Mat1 and mat2 must have the same dtype, but got Double and Float

Hi,

this is driving me insane, I litteraly tried everything

class MyModel(nn.Module):
    def __init__(self, input_size, hidden_size, output_size):
        super(MyModel, self).__init__()
        #self.embedding = nn.Embedding(input_size, hidden_size)  # Step 4: Embedding Layer
        self.input = nn.Linear(input_size,hidden_size)
        self.fc = nn.Linear(hidden_size, output_size)
        self.sigmoid = nn.Sigmoid()

        #self.fc.weight.data = self.fc.weight.data.double()
        #self.fc.bias.data = self.fc.bias.data.double()
    
    def forward(self, x):
        # Convert input to tensor with data type int64
        x_padded = pad_sequence(x, batch_first=True, padding_value=0)#.double()  # Ensure dtype matches model weights
        #embedded = self.embedding(x_padded)
        #embedded_avg = torch.mean(embedded, dim=1)
        output = self.input(x_padded) **>>>>>>>> error here**
        return torch.sigmoid(output)

can someone end my misery ?
and please tell me what to check to avoid this in the future ?

thanks

Check which dtype x_padded and self.input.weight have and make sure they are equal.
Based on the code snippet and the commented lines of code I would guess x_padded might be a DoubleTensor while the model’s parameters (and thus also self.input) would be FloatTensors.
If so, use output = self.input(x_padded.float()) or transform the input to .float() beforehand.

thanks
btw what is most used, floats or doubles ?
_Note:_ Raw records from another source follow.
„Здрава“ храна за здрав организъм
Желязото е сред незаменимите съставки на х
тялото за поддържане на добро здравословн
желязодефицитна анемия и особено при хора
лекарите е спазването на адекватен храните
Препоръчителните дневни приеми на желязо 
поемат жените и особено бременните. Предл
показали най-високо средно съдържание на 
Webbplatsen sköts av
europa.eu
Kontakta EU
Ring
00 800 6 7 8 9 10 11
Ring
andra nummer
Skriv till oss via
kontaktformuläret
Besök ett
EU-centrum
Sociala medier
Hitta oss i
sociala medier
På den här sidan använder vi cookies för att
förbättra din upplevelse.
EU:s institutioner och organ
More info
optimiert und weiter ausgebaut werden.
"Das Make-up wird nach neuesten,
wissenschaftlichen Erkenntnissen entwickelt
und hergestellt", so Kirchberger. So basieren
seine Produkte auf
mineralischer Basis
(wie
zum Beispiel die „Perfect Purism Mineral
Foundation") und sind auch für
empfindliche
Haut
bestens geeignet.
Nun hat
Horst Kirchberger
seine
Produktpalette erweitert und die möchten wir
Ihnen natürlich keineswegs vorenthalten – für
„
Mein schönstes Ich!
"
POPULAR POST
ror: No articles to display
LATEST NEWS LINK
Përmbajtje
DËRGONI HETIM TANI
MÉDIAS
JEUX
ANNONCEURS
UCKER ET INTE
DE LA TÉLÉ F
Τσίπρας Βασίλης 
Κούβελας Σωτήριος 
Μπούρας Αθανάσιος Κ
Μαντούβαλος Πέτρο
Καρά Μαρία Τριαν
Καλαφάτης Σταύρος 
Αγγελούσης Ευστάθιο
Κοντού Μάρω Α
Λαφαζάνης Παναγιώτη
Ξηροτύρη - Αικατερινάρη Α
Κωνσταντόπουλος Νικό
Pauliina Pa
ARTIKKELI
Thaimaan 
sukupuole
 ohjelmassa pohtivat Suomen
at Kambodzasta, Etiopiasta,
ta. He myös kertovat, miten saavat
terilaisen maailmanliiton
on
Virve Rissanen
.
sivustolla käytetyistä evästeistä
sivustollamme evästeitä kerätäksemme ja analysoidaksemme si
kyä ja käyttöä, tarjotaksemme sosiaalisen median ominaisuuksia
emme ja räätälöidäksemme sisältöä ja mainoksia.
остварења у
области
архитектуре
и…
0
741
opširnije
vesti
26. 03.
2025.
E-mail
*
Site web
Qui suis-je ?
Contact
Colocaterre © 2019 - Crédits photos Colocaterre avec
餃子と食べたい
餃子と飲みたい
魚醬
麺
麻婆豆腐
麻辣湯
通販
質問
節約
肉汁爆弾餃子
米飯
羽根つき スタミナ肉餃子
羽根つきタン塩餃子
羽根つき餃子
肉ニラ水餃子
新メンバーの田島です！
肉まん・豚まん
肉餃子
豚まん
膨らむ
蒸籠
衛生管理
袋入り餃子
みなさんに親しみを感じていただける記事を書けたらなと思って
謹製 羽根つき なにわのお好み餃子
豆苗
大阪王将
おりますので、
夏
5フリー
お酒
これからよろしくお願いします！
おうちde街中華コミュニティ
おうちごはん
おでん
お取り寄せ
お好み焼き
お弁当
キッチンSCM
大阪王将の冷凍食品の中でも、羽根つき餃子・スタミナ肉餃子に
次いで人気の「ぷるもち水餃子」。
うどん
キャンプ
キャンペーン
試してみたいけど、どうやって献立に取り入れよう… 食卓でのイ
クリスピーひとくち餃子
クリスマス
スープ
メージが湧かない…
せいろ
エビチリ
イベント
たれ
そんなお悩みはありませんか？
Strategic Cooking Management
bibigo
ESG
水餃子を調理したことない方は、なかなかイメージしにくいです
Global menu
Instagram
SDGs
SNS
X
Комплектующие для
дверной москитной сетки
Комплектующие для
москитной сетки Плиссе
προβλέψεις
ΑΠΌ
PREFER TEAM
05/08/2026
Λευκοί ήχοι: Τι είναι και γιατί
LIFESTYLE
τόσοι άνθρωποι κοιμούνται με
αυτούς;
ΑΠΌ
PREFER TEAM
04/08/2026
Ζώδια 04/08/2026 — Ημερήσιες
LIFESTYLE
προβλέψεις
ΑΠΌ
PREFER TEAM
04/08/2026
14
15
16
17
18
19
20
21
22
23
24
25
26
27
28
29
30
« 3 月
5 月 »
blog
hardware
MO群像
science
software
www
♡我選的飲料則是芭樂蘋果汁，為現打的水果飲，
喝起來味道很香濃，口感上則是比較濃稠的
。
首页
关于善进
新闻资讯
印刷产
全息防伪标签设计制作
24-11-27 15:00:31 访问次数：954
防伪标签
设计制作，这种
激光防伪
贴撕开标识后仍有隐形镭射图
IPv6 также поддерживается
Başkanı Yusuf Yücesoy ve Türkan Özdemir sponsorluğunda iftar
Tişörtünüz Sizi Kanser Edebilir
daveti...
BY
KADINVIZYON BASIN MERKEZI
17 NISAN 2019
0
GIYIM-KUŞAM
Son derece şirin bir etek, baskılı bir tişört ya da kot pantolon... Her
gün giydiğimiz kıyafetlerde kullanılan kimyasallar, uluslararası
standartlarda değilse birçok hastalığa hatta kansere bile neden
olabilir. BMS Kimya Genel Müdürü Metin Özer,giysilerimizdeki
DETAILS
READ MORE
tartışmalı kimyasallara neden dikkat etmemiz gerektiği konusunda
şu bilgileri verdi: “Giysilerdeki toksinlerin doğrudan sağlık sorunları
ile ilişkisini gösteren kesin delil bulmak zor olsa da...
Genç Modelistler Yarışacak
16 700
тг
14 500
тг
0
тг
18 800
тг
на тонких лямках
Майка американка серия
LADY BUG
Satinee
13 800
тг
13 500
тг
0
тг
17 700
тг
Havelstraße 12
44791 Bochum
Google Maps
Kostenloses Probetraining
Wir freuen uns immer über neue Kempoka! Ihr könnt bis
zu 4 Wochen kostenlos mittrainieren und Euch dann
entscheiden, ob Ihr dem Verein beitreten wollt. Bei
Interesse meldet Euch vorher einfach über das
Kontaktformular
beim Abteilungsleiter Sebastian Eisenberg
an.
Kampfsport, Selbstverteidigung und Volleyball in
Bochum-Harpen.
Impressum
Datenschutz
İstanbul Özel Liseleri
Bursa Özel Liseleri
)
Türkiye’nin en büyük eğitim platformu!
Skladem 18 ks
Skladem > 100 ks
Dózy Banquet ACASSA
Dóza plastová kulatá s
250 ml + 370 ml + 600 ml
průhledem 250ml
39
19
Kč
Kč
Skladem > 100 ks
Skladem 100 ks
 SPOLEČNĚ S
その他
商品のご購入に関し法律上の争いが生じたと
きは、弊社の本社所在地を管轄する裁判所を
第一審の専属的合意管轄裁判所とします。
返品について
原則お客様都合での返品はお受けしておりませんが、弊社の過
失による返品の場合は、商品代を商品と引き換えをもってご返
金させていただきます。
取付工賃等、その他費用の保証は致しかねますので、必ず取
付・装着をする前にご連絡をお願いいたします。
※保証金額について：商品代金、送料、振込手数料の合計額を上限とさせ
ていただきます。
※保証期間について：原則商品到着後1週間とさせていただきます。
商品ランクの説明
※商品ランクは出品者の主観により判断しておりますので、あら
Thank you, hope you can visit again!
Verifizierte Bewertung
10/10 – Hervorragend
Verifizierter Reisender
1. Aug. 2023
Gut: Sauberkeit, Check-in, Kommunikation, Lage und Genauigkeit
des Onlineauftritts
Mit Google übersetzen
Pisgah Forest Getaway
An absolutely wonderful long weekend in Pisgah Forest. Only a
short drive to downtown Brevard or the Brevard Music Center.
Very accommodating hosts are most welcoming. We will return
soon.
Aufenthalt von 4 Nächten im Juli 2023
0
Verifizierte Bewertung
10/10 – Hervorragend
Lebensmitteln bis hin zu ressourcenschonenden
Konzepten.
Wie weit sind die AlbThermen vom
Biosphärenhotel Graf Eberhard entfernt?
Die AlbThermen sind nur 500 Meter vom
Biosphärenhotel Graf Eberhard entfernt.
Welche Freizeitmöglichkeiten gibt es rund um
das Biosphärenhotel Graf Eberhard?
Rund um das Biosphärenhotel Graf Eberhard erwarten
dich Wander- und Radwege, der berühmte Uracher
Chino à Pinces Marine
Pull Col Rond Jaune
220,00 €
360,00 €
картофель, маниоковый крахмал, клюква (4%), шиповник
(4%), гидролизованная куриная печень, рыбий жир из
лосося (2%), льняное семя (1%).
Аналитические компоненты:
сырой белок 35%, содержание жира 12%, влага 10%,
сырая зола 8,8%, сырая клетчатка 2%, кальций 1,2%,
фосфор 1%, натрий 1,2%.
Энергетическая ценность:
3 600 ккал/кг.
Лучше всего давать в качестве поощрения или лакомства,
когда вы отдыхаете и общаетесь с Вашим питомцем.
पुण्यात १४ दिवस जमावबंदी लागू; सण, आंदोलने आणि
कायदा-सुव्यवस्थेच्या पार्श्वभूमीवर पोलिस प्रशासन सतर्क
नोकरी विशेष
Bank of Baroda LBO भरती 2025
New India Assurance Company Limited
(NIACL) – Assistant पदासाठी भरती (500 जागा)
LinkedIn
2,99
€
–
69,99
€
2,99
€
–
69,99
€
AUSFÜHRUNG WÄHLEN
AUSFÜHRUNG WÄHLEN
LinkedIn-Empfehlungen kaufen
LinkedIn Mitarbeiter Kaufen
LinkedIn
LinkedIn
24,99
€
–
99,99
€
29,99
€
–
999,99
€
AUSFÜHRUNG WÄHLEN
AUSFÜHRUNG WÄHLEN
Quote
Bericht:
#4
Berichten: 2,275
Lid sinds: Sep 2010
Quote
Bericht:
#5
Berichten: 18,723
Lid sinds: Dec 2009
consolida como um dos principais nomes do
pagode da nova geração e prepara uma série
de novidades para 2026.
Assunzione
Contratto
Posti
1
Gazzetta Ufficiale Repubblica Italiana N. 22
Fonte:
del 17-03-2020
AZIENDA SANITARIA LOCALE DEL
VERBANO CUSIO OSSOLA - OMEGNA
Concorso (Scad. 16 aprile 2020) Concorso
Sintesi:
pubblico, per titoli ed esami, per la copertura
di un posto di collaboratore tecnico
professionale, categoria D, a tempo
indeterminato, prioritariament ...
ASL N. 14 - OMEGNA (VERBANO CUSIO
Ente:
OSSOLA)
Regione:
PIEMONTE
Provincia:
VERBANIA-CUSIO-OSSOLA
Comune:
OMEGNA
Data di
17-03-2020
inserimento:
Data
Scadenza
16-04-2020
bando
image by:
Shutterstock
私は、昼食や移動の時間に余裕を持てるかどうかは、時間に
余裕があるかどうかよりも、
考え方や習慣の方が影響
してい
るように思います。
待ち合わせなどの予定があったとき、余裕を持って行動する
float32 is the standard dtype in PyTorch.

also why when I create a tensor from an array of 8 floats, it creates a tensor of 6 floats with totaly unrelated values ?

I then get : mat1 and mat2 shapes cannot be multiplied (8x6 and 8x8)

my Dataset _ getitem _ function returns an array of 8 floats (and a label)

Could you post a minimal and executable code snippet to reproduce the issue?

here you go

import time
import gensim.downloader as api
import torch
import torch.nn as nn
import torch.optim as optim
from torch.utils.data import Dataset, DataLoader
from torch.nn.utils.rnn import pad_sequence
import re
import random

class MyDataset(Dataset):
    def __init__(self, file_path):
        self.data = []
        self.input_size = 0
        for i in range(0,10):
            label = random.randint(0, 1)
            encoded_text = [random.uniform(0.0, 1.0) for _ in range(8)]
            self.data.append((encoded_text, label))
            self.input_size = len(encoded_text) if self.input_size < len(encoded_text) else self.input_size
        
        # Pad each sequence in self.data with zeros to match the maximum sequence length
        for i in range(len(self.data)):
            delta = self.input_size - len(self.data[i][0])
            for j in range(delta):
                self.data[i][0].append(0)
   
    def __len__(self):
        return len(self.data)
    
    def __getitem__(self, idx):
        text, label = self.data[idx]
        return text, label

class MyModel(nn.Module):
    def __init__(self, input_size, hidden_size, output_size):
        super(MyModel, self).__init__()
        #self.embedding = nn.Embedding(input_size, hidden_size)  # Step 4: Embedding Layer
        self.input = nn.Linear(input_size,hidden_size)
        self.fc = nn.Linear(hidden_size, output_size)
        self.sigmoid = nn.Sigmoid()

        #self.fc.weight.data = self.fc.weight.data.double()
        #self.fc.bias.data = self.fc.bias.data.double()
    
    def forward(self, x):
        # Convert input to tensor with data type int64
        x_padded = pad_sequence(x, batch_first=True, padding_value=0).float()  # Ensure dtype matches model weights
        #embedded = self.embedding(x_padded)
        #embedded_avg = torch.mean(embedded, dim=1)
        output = self.input(x_padded)
        return torch.sigmoid(output)

def train_model(model, train_loader, criterion, optimizer, num_epochs):
    for epoch in range(num_epochs):
        for inputs, labels in train_loader:

            # Forward pass
            outputs = model(inputs)
            
            batch_size = outputs.size(0)
            loss = criterion(outputs, labels.float().unsqueeze(1)[:batch_size])  # Adjust for BCEWithLogitsLoss
            
            # Backward pass and optimization
            optimizer.zero_grad()
            loss.backward()
            optimizer.step()


if __name__ == "__main__":
    # Define hyperparameters
    hidden_size = 8  # Embedding size (word vector size)
    output_size = 1  # Binary classification (use auto-completion or not)
    learning_rate = 0.001
    num_epochs = 10
    
    # Instantiate the dataset to determine the maximum tokens and input size
    dataset = MyDataset("training.txt")
    train_loader = DataLoader(dataset, batch_size=64, shuffle=True)
    
    input_size = dataset.input_size
    
    # Initialize model, loss function, and optimizer
    model = MyModel(input_size, hidden_size, output_size)
    criterion = nn.BCEWithLogitsLoss()
    optimizer = optim.Adam(model.parameters(), lr=learning_rate)
    train_model(model, train_loader, criterion, optimizer, num_epochs)

    try:
        while True:
            time.sleep(1)
    except KeyboardInterrupt:
        pass

Your code snippet depends on a dataset unfortunately and is thus not executable.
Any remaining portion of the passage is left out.